Records shown START

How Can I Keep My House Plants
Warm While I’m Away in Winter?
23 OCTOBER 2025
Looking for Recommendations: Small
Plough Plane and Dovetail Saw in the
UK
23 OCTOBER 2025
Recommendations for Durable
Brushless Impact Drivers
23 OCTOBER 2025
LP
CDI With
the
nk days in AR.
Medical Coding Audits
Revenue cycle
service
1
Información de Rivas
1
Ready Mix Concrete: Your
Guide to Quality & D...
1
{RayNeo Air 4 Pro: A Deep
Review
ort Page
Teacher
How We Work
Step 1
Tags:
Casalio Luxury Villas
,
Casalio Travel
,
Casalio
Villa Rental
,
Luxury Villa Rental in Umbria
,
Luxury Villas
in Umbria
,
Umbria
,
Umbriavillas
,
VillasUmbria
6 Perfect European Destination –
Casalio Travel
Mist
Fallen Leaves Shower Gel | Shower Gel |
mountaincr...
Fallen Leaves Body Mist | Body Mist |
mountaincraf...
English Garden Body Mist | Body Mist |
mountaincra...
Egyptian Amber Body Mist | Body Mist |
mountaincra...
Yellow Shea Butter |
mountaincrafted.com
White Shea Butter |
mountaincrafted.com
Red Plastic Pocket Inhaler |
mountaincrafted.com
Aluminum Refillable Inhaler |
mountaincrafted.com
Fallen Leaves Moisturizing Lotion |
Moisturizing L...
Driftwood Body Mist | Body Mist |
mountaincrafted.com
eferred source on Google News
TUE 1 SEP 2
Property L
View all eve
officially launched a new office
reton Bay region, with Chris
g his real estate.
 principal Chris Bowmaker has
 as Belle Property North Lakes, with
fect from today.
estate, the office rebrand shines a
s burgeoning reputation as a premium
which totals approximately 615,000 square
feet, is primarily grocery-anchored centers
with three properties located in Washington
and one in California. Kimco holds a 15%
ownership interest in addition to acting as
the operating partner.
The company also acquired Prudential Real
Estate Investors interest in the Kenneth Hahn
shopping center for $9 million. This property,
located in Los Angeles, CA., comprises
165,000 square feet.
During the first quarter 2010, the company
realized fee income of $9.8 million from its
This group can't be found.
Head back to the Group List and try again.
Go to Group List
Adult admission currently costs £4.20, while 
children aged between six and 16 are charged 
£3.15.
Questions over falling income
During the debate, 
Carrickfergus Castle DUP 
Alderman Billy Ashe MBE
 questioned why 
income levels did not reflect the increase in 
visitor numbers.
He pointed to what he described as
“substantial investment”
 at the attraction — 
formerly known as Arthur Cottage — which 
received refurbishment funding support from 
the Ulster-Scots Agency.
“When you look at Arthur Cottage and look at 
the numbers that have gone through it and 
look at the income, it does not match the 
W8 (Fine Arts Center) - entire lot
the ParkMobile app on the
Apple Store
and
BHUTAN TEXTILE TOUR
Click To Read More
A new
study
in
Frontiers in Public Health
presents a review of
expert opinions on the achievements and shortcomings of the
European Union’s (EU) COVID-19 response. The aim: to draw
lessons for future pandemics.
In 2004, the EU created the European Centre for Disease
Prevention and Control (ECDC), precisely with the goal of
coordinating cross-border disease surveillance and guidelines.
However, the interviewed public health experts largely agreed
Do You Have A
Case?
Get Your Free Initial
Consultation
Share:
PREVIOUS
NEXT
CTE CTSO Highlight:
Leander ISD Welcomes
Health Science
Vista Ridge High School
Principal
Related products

Records shown END

Would you copy every line of the entries that includes the word "Body"?

Fallen Leaves Body Mist | Body Mist |
English Garden Body Mist | Body Mist |
Egyptian Amber Body Mist | Body Mist |
Driftwood Body Mist | Body Mist |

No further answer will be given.